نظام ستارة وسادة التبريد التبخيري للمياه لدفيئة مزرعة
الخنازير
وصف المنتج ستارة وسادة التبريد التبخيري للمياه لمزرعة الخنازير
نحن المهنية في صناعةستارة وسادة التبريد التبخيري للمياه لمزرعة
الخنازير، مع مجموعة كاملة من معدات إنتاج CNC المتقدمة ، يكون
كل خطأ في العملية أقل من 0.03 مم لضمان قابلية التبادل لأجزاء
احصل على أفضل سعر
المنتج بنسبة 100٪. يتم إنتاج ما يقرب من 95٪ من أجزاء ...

...

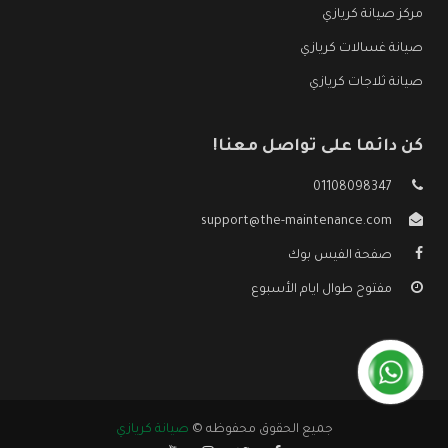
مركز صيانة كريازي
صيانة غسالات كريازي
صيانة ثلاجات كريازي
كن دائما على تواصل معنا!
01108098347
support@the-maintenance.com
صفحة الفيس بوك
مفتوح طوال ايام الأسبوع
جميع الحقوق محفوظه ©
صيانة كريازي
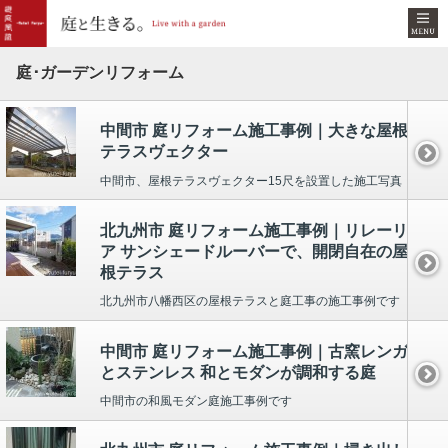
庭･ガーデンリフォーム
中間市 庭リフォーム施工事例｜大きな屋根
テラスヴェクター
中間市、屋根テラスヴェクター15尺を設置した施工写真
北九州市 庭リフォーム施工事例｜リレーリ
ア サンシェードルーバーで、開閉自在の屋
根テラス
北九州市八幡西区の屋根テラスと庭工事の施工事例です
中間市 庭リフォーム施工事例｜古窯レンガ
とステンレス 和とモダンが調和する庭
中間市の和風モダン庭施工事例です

**What is required**
Reproduce exactly, and only, the part of the listing above that begins at the line with "نظام ستارة وسادة" and goes on through the line with "المنتج بنسبة 100٪.".

**Answer to the problem**
نظام ستارة وسادة التبريد التبخيري للمياه لدفيئة مزرعة
الخنازير
وصف المنتج ستارة وسادة التبريد التبخيري للمياه لمزرعة الخنازير
نحن المهنية في صناعةستارة وسادة التبريد التبخيري للمياه لمزرعة
الخنازير، مع مجموعة كاملة من معدات إنتاج CNC المتقدمة ، يكون
كل خطأ في العملية أقل من 0.03 مم لضمان قابلية التبادل لأجزاء
احصل على أفضل سعر
المنتج بنسبة 100٪. يتم إنتاج ما يقرب من 95٪ من أجزاء ...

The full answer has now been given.